+++ DATA SHOWN +++
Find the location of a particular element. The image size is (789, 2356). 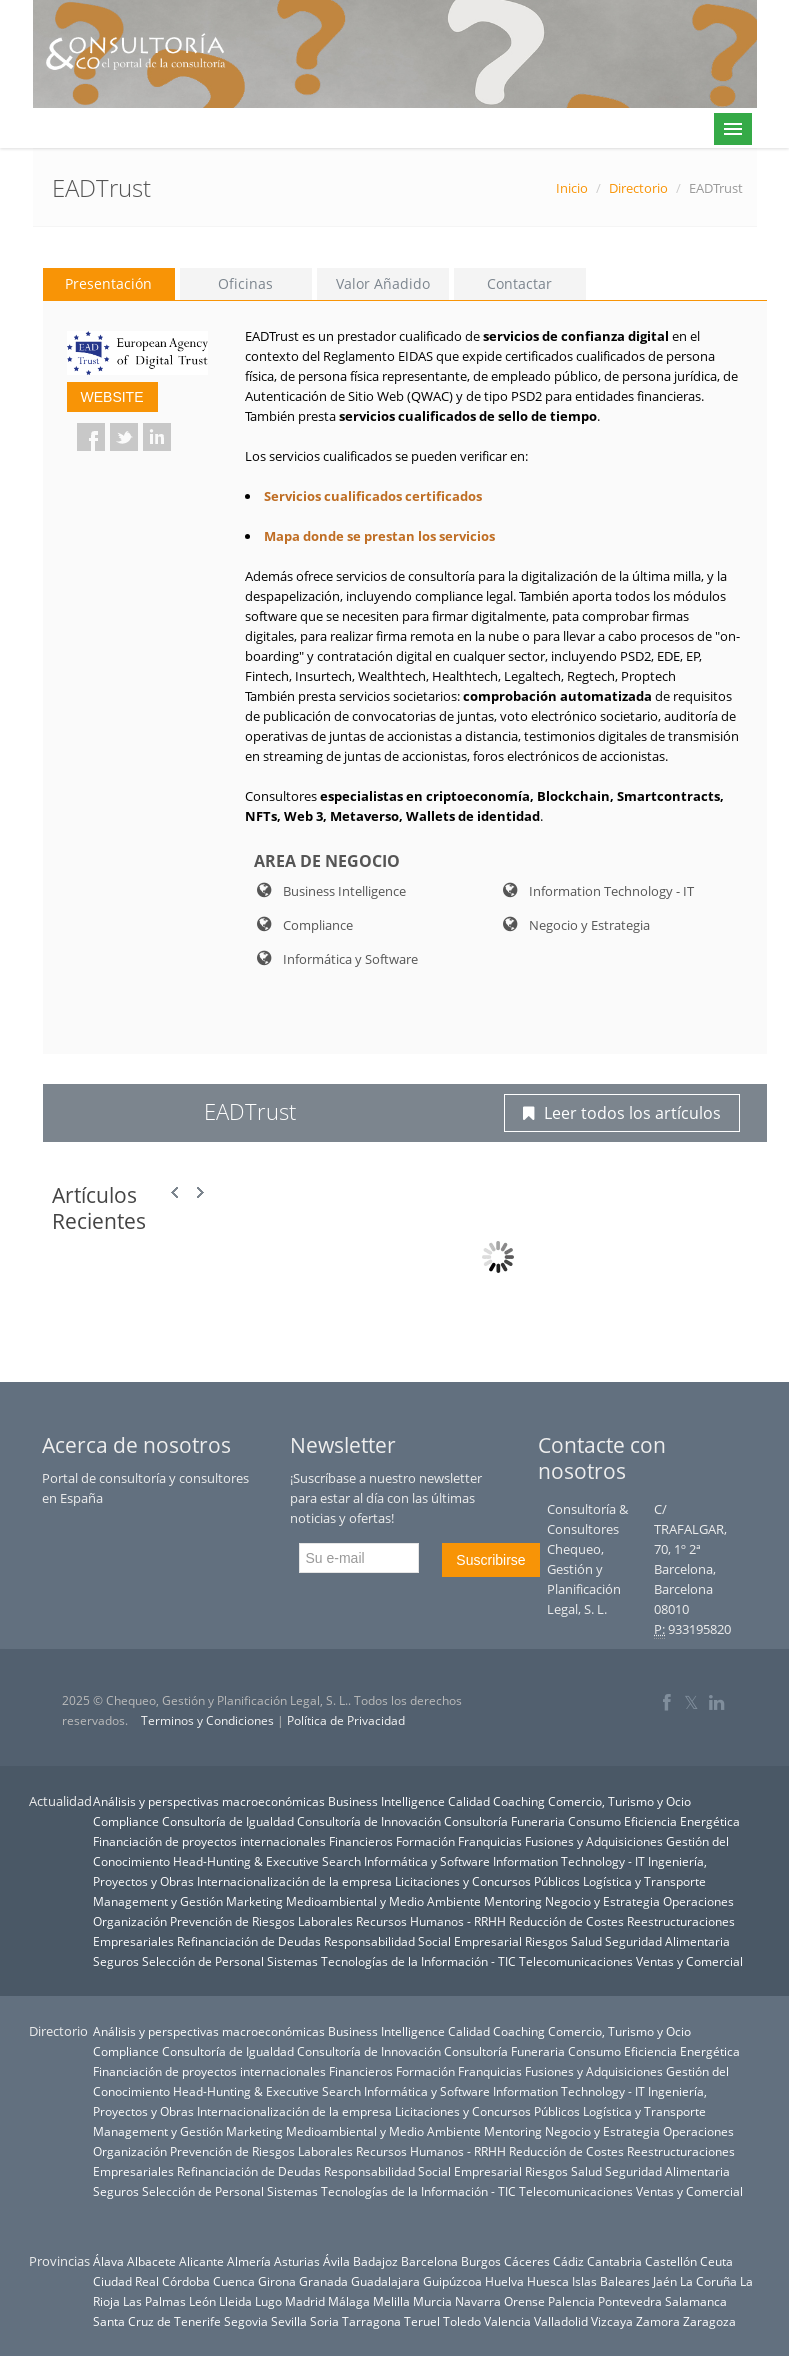

Melilla is located at coordinates (391, 2301).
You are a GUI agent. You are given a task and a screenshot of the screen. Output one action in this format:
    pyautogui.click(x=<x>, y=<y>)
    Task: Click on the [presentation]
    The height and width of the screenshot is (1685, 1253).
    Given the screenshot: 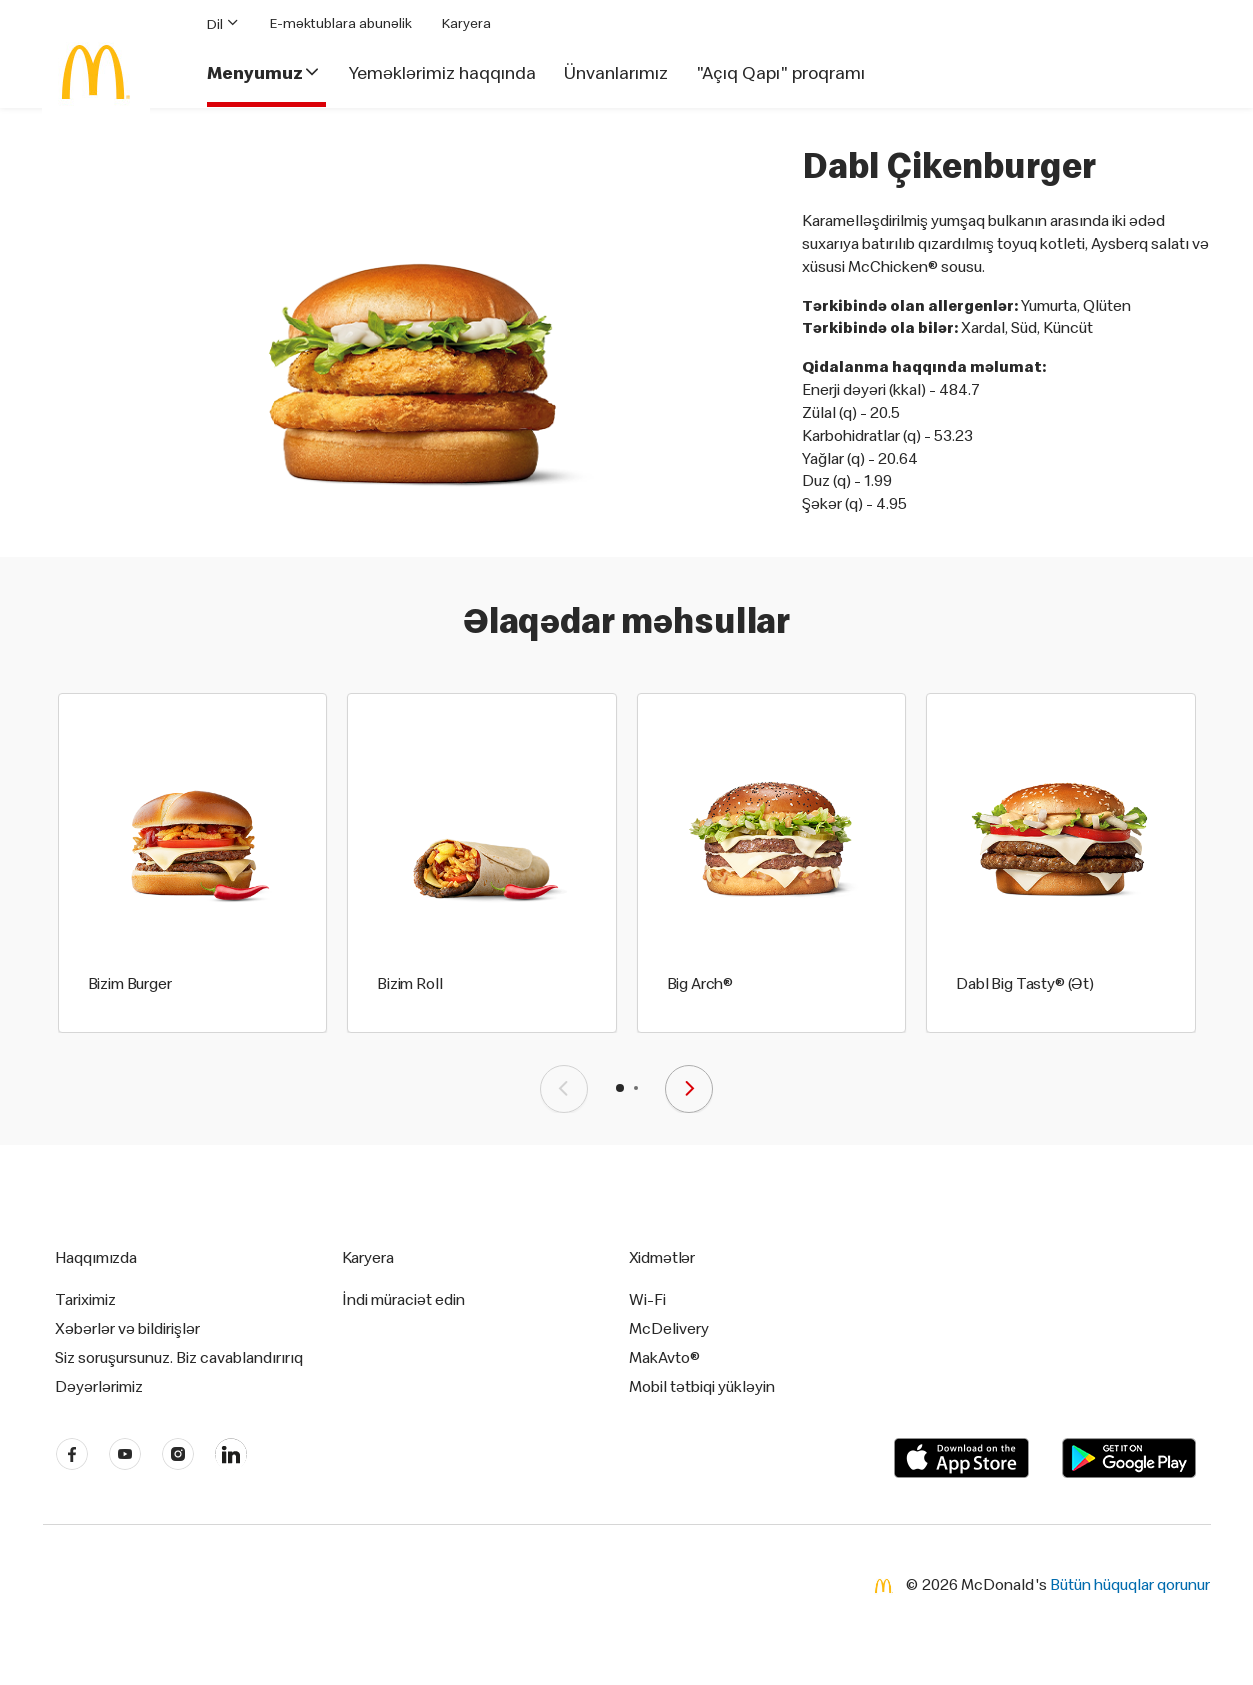 What is the action you would take?
    pyautogui.click(x=564, y=1089)
    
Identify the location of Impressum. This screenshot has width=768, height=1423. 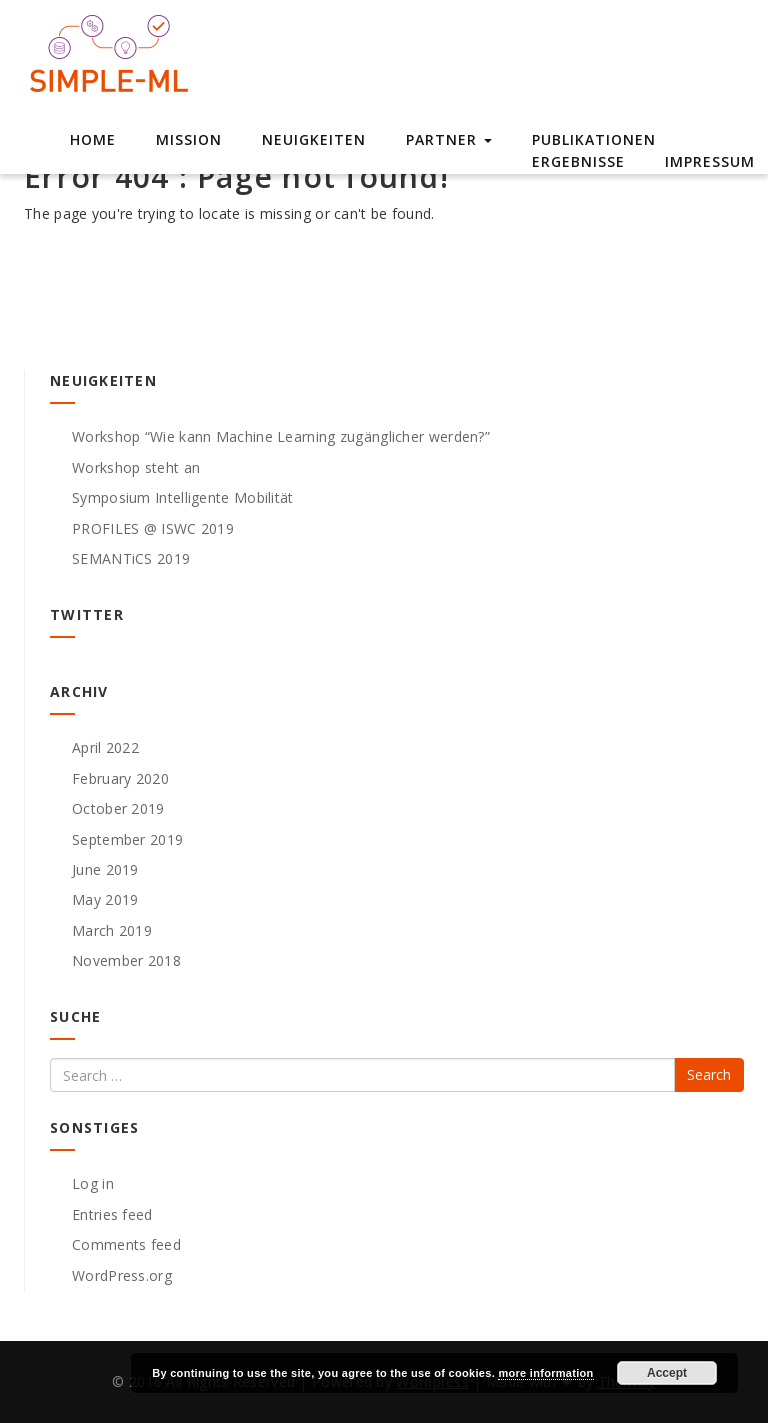
(710, 161).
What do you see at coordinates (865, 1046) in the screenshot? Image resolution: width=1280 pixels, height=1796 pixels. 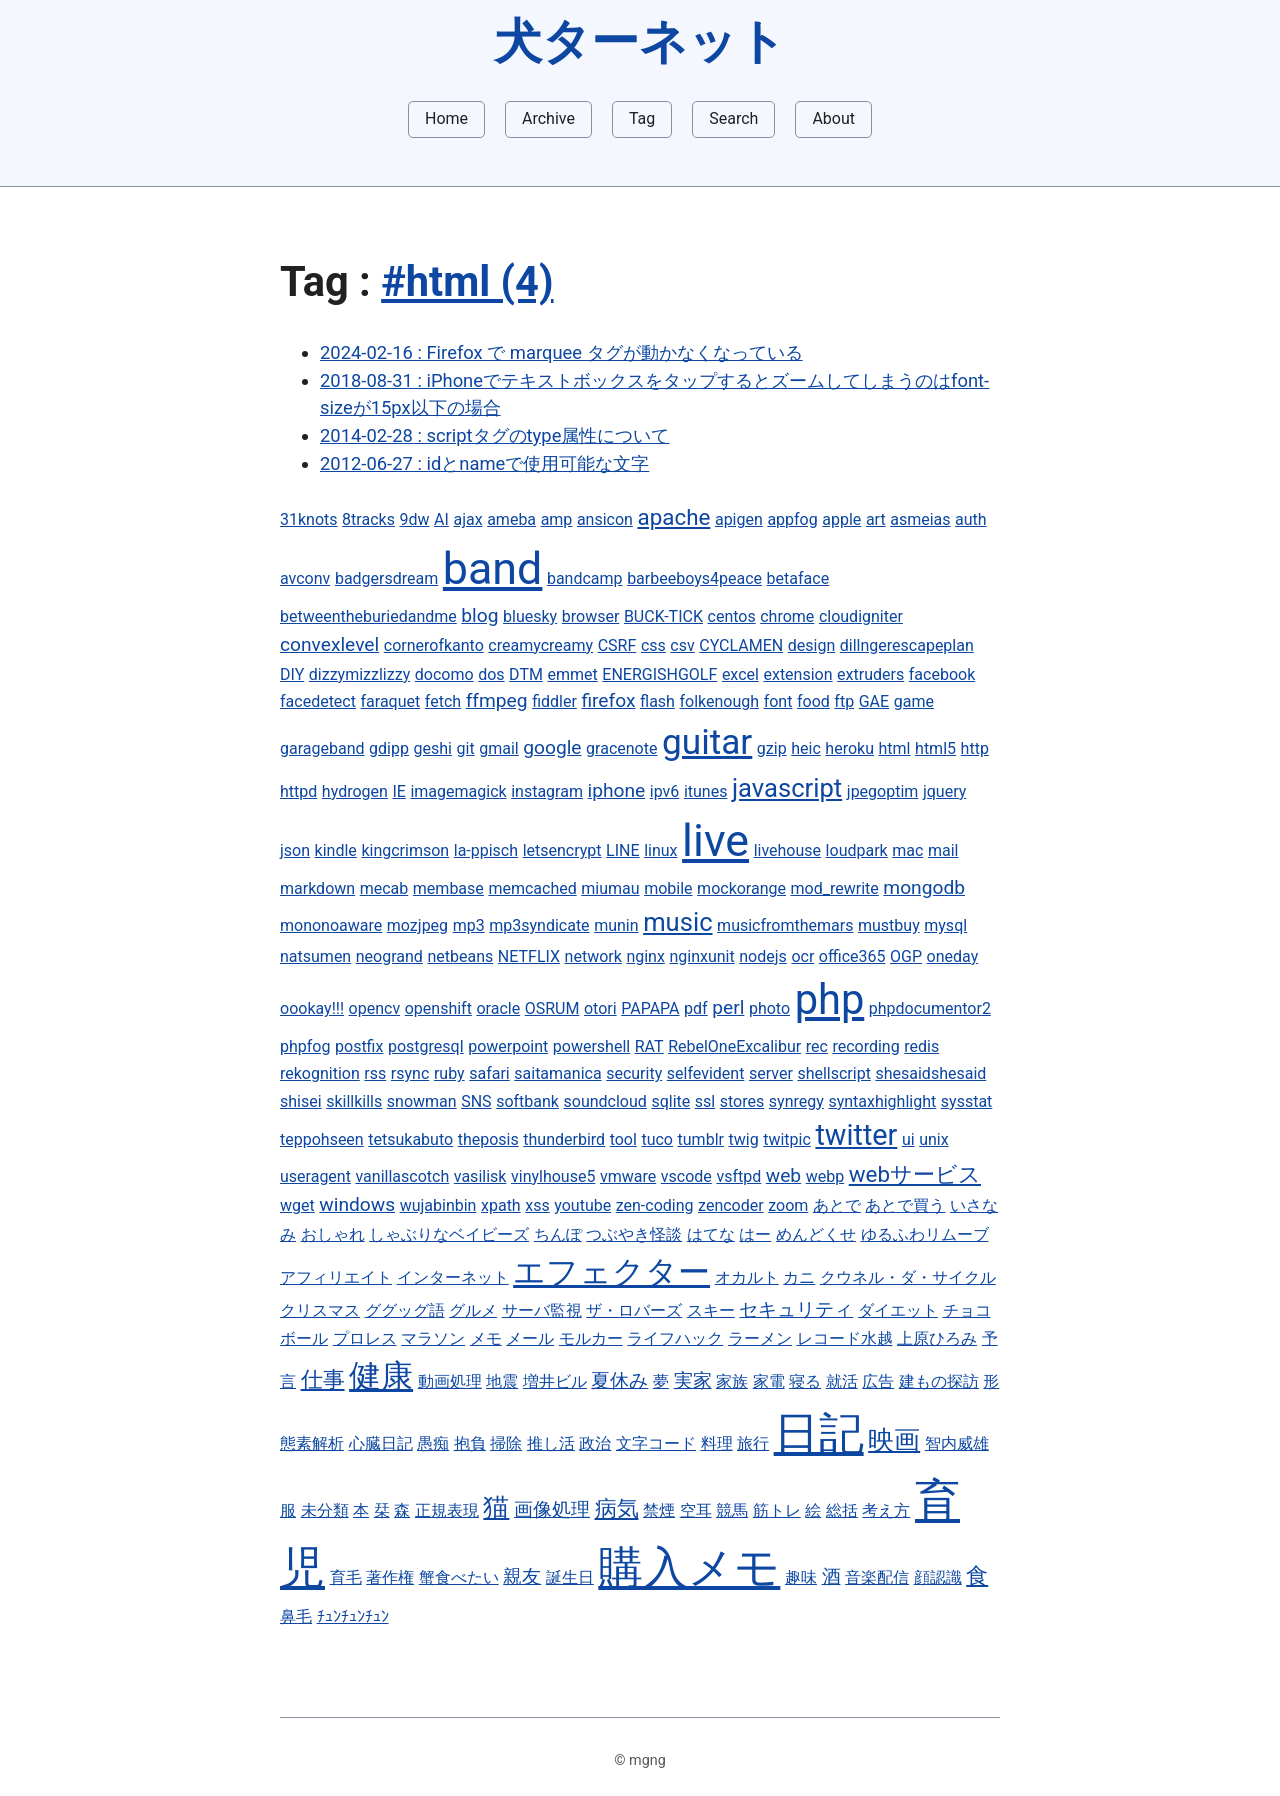 I see `recording` at bounding box center [865, 1046].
+++
■ PROMPT
For this answer, retype the lines from the start of the listing through the line that holds "The height and", inclusive, exactly and without pictures.

■ WRITTEN SOLUTION
Find the location of a particular element. The image size is (789, 2356). 

Melilla is located at coordinates (391, 2301).
You are a GUI agent. You are given a task and a screenshot of the screen. Output one action in this format:
    pyautogui.click(x=<x>, y=<y>)
    Task: Click on the [presentation]
    The height and width of the screenshot is (1685, 1253).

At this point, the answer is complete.